PARTY STILL CONTROLS THE GUN IN CHINA By Mure Dickie in Beijing
Wednesday, August 01, 2007
With sharp new uniforms on order, international military manoeuvres under way, and officers offering rare glimpses of their commands, China's People's Liberation Army has been putting on a fresh face ahead of its 80th birthday today.
But the most prominent theme of a large exhibition to mark the anniversary at Beijing's military museum this month is a more traditional issue: the importance of subservience to China's ruling Communist party.
Walls are dominated by photographs of visits and instructions to the troops by Hu Jintao, Chinese president, and his forebears as party leader.

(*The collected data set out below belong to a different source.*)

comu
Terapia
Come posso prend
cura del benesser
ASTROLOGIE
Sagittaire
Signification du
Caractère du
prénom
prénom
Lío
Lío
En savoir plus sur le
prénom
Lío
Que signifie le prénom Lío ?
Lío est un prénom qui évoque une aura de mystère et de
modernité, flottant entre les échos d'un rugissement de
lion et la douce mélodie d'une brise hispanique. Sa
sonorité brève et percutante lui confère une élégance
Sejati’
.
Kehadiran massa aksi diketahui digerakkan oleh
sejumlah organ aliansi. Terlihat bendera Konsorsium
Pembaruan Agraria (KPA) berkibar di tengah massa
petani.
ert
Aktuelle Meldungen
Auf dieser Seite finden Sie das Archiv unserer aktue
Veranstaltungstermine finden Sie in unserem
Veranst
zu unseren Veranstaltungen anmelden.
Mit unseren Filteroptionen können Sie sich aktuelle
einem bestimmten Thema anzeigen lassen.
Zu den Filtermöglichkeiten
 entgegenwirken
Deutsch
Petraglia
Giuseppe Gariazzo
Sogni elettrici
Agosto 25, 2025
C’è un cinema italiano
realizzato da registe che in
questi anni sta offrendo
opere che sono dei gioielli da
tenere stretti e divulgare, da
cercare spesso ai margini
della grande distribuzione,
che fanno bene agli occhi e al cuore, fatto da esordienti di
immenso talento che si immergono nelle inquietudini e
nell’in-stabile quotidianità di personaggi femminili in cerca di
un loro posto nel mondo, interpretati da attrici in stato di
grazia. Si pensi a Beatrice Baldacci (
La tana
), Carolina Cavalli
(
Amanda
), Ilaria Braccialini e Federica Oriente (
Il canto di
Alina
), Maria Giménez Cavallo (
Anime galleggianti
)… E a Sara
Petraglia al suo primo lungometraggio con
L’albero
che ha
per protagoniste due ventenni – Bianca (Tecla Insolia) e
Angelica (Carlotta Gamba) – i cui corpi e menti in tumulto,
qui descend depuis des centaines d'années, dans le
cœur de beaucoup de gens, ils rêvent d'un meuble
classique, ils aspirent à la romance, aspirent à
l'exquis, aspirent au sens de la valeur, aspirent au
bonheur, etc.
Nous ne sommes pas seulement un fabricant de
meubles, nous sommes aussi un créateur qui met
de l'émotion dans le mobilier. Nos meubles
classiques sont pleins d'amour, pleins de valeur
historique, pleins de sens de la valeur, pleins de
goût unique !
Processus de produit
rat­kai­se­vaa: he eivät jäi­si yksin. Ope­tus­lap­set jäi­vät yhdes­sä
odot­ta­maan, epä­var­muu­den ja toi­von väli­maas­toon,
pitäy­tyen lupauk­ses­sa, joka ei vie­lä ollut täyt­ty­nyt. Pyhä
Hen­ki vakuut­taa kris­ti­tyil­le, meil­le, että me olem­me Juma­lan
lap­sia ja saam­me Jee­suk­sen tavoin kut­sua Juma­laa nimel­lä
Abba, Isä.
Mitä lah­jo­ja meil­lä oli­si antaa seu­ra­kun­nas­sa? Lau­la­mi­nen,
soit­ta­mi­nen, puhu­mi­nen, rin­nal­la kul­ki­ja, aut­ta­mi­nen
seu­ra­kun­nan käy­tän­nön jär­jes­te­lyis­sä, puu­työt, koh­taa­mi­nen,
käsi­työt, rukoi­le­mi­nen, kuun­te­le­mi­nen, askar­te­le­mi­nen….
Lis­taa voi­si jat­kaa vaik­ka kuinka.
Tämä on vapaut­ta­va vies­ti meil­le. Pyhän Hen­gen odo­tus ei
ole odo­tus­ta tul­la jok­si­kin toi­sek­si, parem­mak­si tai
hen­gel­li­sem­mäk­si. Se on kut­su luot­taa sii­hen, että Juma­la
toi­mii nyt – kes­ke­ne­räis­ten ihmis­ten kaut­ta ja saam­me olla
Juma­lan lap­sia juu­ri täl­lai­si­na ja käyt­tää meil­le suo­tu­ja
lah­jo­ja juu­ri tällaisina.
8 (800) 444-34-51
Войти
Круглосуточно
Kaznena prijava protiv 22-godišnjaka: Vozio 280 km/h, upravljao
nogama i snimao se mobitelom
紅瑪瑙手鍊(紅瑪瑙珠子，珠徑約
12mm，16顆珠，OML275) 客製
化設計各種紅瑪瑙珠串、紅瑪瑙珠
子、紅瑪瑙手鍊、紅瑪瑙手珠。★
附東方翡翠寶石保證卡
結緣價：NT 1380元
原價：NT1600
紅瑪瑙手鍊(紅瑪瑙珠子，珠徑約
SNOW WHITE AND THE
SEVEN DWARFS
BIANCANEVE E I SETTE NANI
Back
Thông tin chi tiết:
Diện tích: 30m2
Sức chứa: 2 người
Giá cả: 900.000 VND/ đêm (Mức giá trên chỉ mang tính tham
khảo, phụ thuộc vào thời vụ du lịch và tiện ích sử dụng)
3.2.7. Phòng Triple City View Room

Injunctions to “unswervingly obey” and “act as the loyal guard” of the party abound.
The focus on party supremacy reflects uneasiness in the Beijing leadership about quiet but persistent calls from within the 2.3m-strong PLA to be put under the formal control of the state, rather than the party.
Arthur Ding, a visiting scholar at the S. Rajaratnam School of International Studies in Singapore, says it also highlights concern that new recruits have not been exposed to as much ideological indoctrination as previous generations of soldiers.
“[For party leaders] there is a strong need to stress political education,” Mr Ding says. “They feel they have to emphasise that the party controls the gun.”
Emphasising such concerns, General Cao Gangchuan, China's defence minister, recently hit out at “factions” and “hostile forces” promoting state leadership.
Despite such insecurities, analysts say the party has remained firmly in command.
During a rare visit for journalists to an army base this week, Senior Colonel Zhang Qingjiang – commander of PLA Brigade 196, one of very few units foreigners are ever allowed to visit – said time spent on political education had fallen in recent years.
However, troops still have political education classes once a week and infantryman Zhang Zhaoliang, 22, has clearly been learning his lessons well. Asked how he would feel if war loomed, Private Zhang said: “The PLA is under the control of the Chinese Communist party – that is our fundamental nature. Whatever our superiors tell us to do, that's what we'll do.”
Analysts say the party has further shored up soldiers' loyalties with hefty pay rises and better living conditions and promised new uniforms, funded with increases to the defence budget.
New PLA recruits still get only a tiny stipend, are banned from using mobile phones or the internet and get no leave for two years. However, longer-serving soldiers and officers at Brigade 196 - one of very few PLA units foreigners are ever allowed to visit - said their conditions had improved markedly.
”In the last four years there has been big progress,” said Wang Guangbei, who has been in the ranks for four years and is paid Rmb2,300 a month. ”My pay has more than doubled.”